- [Task to carry out]: Write out every line from the listing below where the string "target" is found.

- [Extracted information]:
++++

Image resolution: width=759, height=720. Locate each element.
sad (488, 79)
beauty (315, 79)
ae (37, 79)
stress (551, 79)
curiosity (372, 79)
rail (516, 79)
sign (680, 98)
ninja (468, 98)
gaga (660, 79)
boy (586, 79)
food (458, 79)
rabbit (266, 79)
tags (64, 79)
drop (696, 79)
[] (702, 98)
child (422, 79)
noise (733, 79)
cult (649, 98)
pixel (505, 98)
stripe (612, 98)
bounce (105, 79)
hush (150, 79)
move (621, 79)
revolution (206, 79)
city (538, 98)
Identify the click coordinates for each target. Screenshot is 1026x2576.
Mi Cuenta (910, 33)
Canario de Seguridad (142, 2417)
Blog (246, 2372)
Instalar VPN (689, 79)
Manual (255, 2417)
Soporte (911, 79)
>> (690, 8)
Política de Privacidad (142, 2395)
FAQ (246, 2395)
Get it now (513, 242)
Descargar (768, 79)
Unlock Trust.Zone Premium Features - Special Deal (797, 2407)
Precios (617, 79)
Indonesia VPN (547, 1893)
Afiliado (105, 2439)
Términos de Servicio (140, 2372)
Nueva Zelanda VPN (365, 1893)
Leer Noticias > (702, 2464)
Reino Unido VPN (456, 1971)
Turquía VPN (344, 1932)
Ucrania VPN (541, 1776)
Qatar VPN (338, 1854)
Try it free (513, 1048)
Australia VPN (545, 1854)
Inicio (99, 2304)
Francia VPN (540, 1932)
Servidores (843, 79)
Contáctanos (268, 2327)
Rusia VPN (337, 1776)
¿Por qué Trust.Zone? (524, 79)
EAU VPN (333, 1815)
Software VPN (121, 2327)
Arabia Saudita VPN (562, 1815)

++++

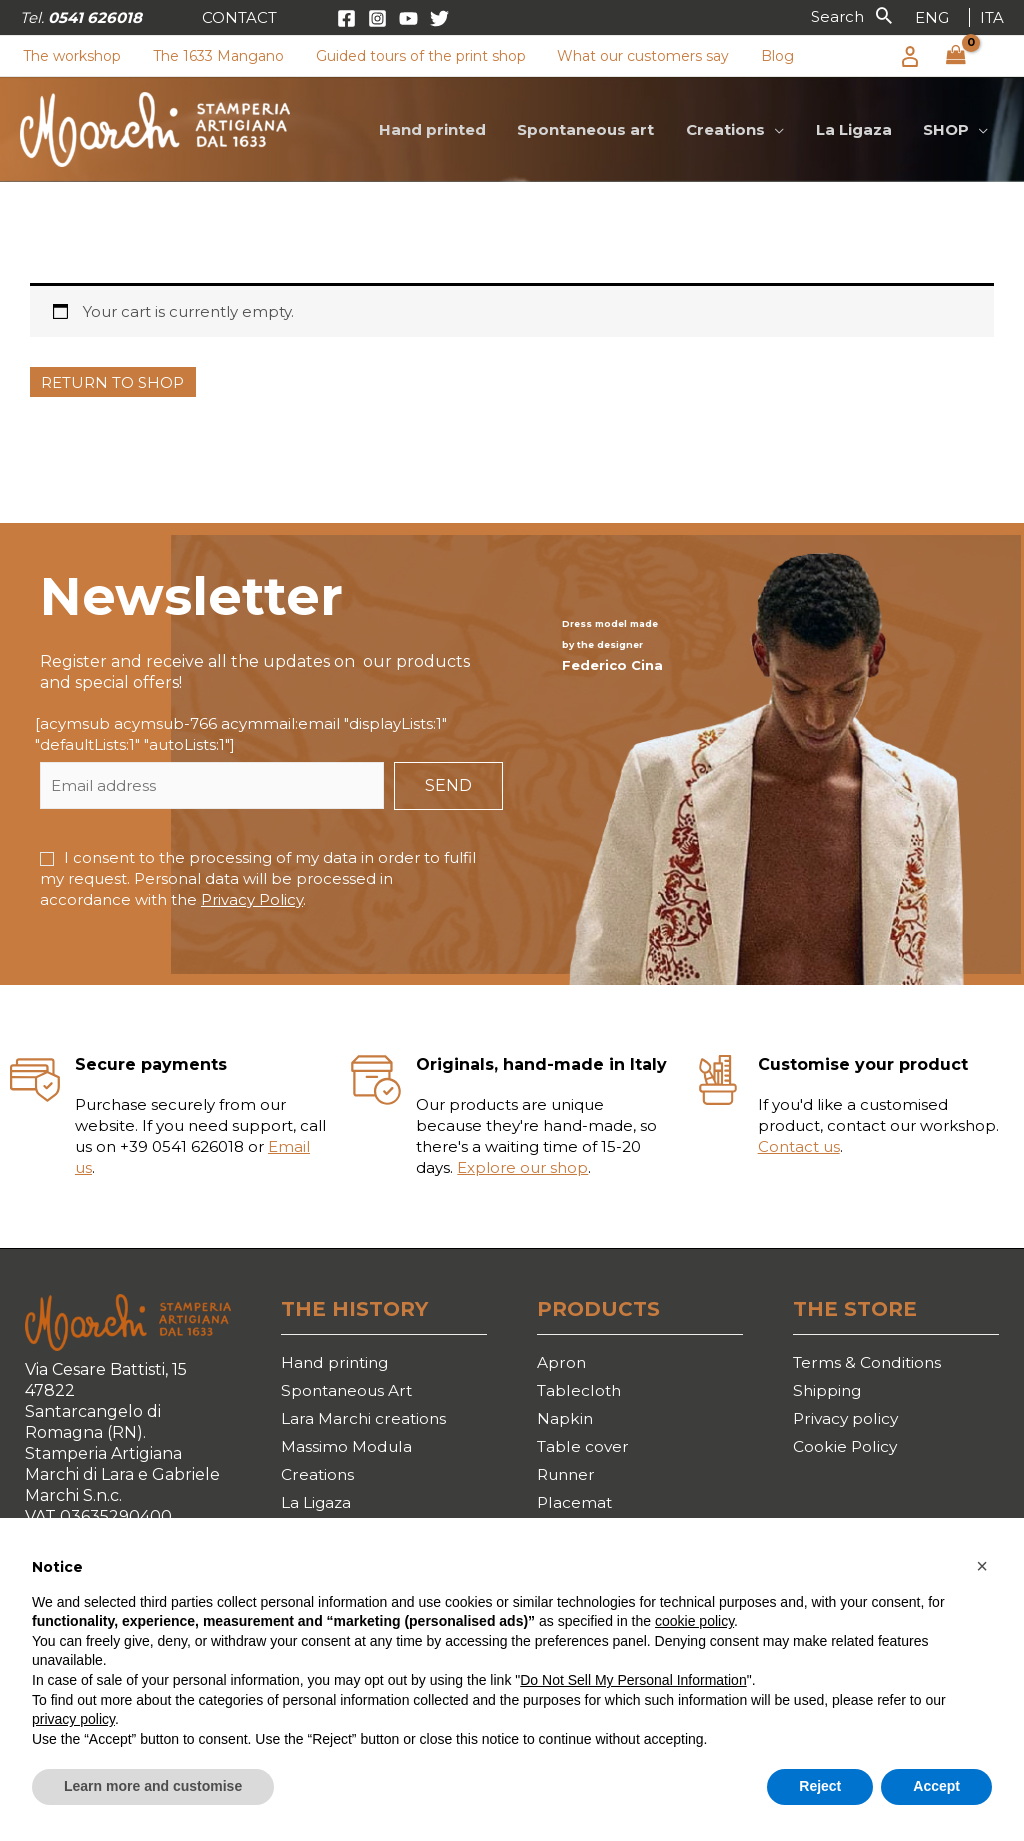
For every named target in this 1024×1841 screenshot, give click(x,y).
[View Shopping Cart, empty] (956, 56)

++++

- [Output for this exercise]:
Identify the click coordinates for each target. Screenshot is 1026x2576.
For every named target in this 1024×1841 screenshot, give click(x,y).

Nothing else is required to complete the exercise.